Views expressed in opinion columns are the author’s own.

What is Shanghai Beef

Since I first saw this item on the North Campus Diner’s menu last fall, this question has plagued my zoned-out, waiting-for-Zoom-class-to-start moments. At first, I thought maybe it was a specific type of food that’s unique to Maryland. Or maybe it was some sort of Chinese-American food I’d never heard of before. Maybe it was just Chinese? 

But none of my friends had heard of Shanghai Beef outside of the University of Maryland’s dining halls, either. And a quick Google search showed that the closest thing a Chinese-American restaurant had was Panda Express’ Beijing Beef.
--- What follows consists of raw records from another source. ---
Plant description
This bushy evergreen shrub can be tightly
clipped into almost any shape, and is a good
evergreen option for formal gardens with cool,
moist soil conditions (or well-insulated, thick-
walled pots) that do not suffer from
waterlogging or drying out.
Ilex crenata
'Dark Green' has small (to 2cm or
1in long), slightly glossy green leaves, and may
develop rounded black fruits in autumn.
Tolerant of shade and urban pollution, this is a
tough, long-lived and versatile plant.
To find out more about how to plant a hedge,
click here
It was pretty clear to me this dish was in no way related to the city of Shanghai. On the surface, this entree was clearly just super thinly sliced meat (according to the school’s nutrition facts, “Beef Philly Steak”) drenched in a sweetish brown sauce (apparently Worcestershire sauce). Shanghainese chefs probably would not claim something with ingredients from Philadelphia and Worcester as Shanghainese. 
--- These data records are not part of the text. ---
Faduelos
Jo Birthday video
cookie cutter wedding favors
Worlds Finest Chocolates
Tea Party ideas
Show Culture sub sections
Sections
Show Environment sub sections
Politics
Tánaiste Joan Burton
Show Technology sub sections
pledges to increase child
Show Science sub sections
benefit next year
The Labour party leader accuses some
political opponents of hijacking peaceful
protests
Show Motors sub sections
But on a deeper level, my question remained. Maybe Shanghai Beef isn’t an actual dish anywhere except at this university. Maybe it’s just something Dining Services invented for the Asian Barbeque section. 

So what did Shanghai Beef say about the dining halls and how we name our food? Maybe it says “We’re trying to copy Panda Express.” Or, maybe it says something about the importance of names in how we think of people.

The United States has a culture of misattribution that can’t take credit for its own work. There are so many American foods that we gladly pretend belong to some other culture, like General Tso’s chicken, which was invented by a Taiwanese-American chef who introduced his dish in New York. Yet the name of the dish conjures images of a Chinese version of Colonel Sanders, not a New Yorker. It’s as American as fried chicken and pizza, so why do we still consider it a staple of Chinese food? 

When we exoticize food, we deny the uniqueness of American cuisine. Our food is more of a melting pot than our communities are. While there’s certainly value in remembering what and where a food may have originally evolved from, new takes and combinations are what makes American food special. 

French fries and hamburgers are perfect examples. French fries refer to where American soldiers first encountered the food in French-speaking Belgium, while hamburgers originated from German immigrants (and you know, Hamburg, Germany). Even though the names of these foods are rather clear about their sources, they’re also ubiquitously American. 

When we don’t exoticize food — when we don’t consider french fries as Belgian (or French) and hamburgers as German, but instead fully claim their Americanness — we allow the food to enrich our culture. However, when we exoticize our creations, such as thinking of General Tso’s chicken as Chinese or chimichangas as Mexican, we remove them from our perception of what America is. 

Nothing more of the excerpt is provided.